● Work required
From the data below, return only the lines from the one with "Montag bis Freitag" through the one with "на консултантските", exact and inclusive, with pictures left out.

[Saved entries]

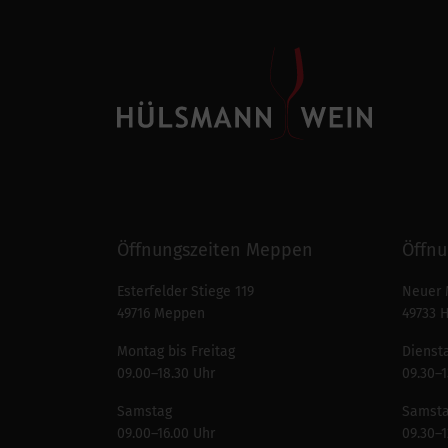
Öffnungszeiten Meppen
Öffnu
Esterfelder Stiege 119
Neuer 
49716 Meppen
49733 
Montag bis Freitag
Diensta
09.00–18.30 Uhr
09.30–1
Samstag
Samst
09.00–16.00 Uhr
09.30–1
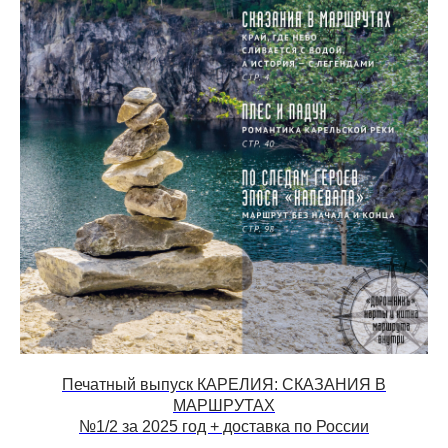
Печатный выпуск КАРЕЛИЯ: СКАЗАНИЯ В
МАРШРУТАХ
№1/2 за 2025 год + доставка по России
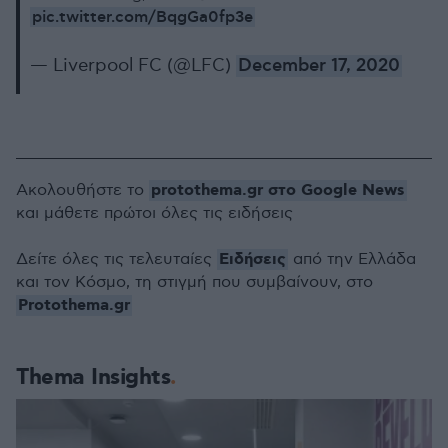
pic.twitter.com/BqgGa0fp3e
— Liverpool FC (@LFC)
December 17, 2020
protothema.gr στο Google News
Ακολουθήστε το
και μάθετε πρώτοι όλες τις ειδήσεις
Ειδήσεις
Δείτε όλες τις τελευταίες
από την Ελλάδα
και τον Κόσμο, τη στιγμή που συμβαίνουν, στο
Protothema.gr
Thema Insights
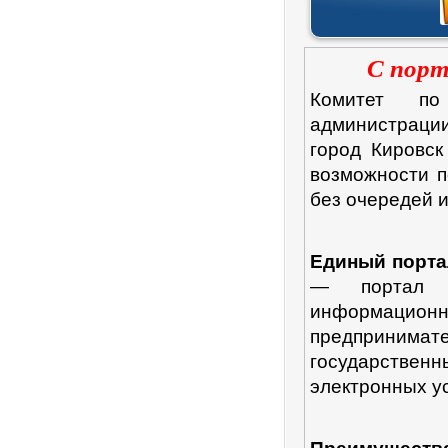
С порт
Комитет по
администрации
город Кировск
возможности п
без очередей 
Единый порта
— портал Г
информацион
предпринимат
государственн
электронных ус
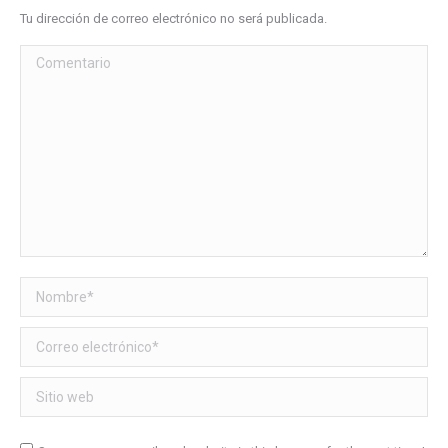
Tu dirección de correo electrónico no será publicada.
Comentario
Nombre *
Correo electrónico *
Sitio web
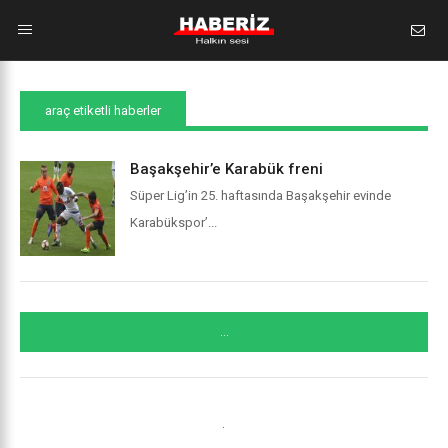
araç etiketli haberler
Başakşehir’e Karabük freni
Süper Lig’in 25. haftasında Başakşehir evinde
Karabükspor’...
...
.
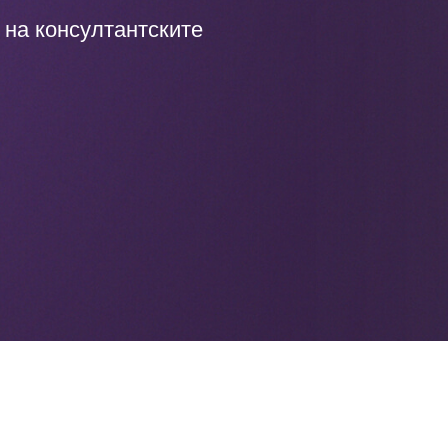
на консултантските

--

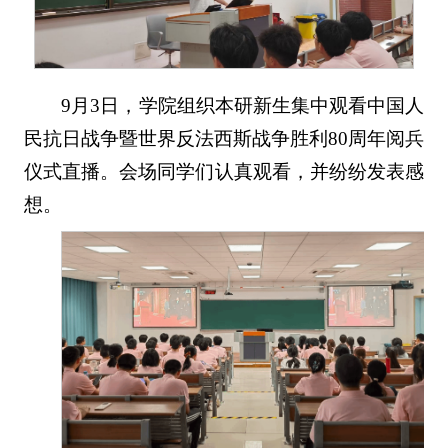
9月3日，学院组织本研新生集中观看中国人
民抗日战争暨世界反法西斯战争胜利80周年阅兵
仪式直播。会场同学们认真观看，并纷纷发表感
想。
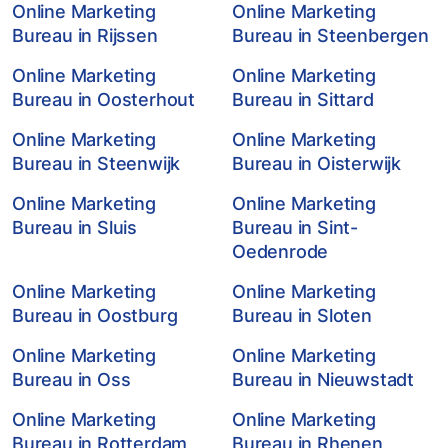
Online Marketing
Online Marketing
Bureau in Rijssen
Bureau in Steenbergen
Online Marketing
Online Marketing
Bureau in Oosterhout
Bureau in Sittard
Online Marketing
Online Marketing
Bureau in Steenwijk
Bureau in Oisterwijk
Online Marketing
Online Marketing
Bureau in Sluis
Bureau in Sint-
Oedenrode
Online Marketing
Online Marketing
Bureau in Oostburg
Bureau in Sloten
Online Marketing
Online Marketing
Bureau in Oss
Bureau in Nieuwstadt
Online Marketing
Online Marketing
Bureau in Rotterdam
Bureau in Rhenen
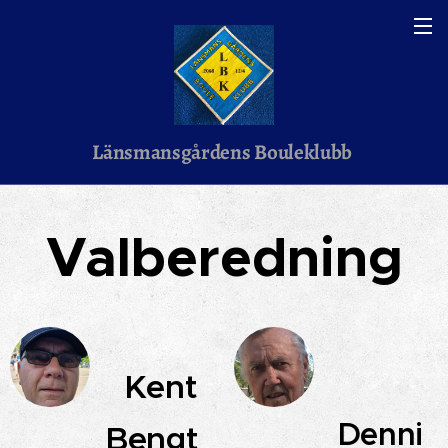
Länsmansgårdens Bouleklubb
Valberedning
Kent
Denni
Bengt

● Answer area
Montag bis Freitag
Diensta
09.00–18.30 Uhr
09.30–1
Samstag
Samst
09.00–16.00 Uhr
09.30–1
Печатный выпуск КАРЕЛИЯ: СКАЗАНИЯ В
МАРШРУТАХ
№1/2 за 2025 год + доставка по России
pic.twitter.com/BqgGa0fp3e
— Liverpool FC (@LFC)
December 17, 2020
protothema.gr στο Google News
Ακολουθήστε το
και μάθετε πρώτοι όλες τις ειδήσεις
Ειδήσεις
Δείτε όλες τις τελευταίες
από την Ελλάδα
και τον Κόσμο, τη στιγμή που συμβαίνουν, στο
Protothema.gr
Thema Insights
С порт
Комитет по
администрации
город Кировск
возможности п
без очередей 
Единый порта
— портал Г
информацион
предпринимат
государственн
электронных ус
Tu dirección de correo electrónico no será publicada.
Comentario
Nombre *
Correo electrónico *
Sitio web
araç etiketli haberler
Başakşehir’e Karabük freni
Süper Lig’in 25. haftasında Başakşehir evinde
Karabükspor’...
...
.
на консултантските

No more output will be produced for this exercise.